In meinem Verwandtenkreis höre ich immer wieder, dass es unmöglich oder zumindest sehr umständlich sei, mit dem Elektroauto lange Strecken zu bewältigen. Doch ist da was dran? Ich wollte es ganz genau wissen. Gesagt, getan: Mit meiner Familie, Reisegepäck für knapp zwei Wochen und dem Nissan Ariya Evolve 400 als fahrbaren Untersatz, haben wir uns auf den Weg in den Urlaub gemacht.
Unser Elektroauto für zwei Wochen: Der Nissan Ariya Evolve 400
Auf unserem Trip nach Südfrankreich hat uns der Nissan Ariya Evolve 400 begleitet. Es ist das aktuelle Topmodell aus dem Hause Nissan. Ausgestattet mit einem Elektro-Doppelmotor mit 290 kW (394 PS), womit die Beschleunigung von 0 auf 100 km/h in 5,1 Sekunden gelingt, und einer 87 kWh (netto) grosser Batterie. Der Verbrauch gibt Nissan kombiniert mit 19,4 kWh auf 100 km an.

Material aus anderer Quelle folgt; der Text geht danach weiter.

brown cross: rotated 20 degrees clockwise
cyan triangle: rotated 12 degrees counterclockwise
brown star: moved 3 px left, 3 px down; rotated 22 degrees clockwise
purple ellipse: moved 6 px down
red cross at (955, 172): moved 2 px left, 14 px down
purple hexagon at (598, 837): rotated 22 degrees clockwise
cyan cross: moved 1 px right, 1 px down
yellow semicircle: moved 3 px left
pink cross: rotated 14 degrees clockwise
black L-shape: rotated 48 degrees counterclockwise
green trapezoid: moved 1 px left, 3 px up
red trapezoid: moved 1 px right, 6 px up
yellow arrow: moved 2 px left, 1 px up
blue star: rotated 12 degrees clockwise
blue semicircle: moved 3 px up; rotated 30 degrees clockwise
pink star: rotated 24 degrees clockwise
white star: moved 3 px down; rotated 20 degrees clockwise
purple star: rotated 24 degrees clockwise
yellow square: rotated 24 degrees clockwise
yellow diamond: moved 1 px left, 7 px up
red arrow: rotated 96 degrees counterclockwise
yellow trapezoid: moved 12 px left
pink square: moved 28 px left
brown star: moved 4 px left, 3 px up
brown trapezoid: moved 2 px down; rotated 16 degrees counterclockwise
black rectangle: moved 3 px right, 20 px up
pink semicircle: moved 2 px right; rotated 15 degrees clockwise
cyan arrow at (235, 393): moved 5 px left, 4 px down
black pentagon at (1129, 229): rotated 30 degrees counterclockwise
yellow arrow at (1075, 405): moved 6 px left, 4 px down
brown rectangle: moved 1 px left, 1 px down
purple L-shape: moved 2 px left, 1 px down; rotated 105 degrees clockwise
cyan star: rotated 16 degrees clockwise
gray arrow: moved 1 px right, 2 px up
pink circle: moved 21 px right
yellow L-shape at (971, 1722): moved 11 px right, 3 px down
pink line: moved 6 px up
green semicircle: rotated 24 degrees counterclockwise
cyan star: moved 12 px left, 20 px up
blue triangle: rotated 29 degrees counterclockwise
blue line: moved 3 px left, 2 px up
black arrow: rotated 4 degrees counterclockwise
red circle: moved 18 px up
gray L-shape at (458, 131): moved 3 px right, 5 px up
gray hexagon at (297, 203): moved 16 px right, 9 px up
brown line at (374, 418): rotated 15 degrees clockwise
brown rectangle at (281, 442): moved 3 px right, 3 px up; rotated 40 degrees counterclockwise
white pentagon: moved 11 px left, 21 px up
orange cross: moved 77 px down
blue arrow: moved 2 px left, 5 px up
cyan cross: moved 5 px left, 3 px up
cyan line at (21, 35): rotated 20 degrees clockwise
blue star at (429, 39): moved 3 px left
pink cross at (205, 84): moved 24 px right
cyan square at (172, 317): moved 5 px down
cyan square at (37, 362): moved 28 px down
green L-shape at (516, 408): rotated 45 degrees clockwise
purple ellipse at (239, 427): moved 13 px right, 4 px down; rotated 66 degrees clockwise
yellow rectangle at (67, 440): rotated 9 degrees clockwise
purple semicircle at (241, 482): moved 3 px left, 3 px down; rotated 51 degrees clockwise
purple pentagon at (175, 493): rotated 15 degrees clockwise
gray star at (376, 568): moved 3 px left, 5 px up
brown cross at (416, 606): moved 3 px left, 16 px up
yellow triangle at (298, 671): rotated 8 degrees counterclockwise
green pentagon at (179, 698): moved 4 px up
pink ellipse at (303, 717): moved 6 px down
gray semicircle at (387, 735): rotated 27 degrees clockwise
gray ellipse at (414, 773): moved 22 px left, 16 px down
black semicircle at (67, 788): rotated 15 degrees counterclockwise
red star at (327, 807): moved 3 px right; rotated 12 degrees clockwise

Die Ladeleistung an einer Schnellladestation beträgt maximal 130 kW. Nissan gibt an, dass bis zu 300 km Reichweite in circa 35 Minuten geladen werden kann. Ein Wert, der +/- hinkommt. Damit findet sich der Ariya Evolve 400 allerdings nur im Mittelfeld. Erfreulich dafür ist, dass der Ariya an einer Wallbox (Wechselstrom) ab Werk mit bis zu 22 kW laden kann. Das ist bei vielen anderen Herstellern, die maximal 11 kW bieten, nicht mal gegen Aufpreis erhältlich.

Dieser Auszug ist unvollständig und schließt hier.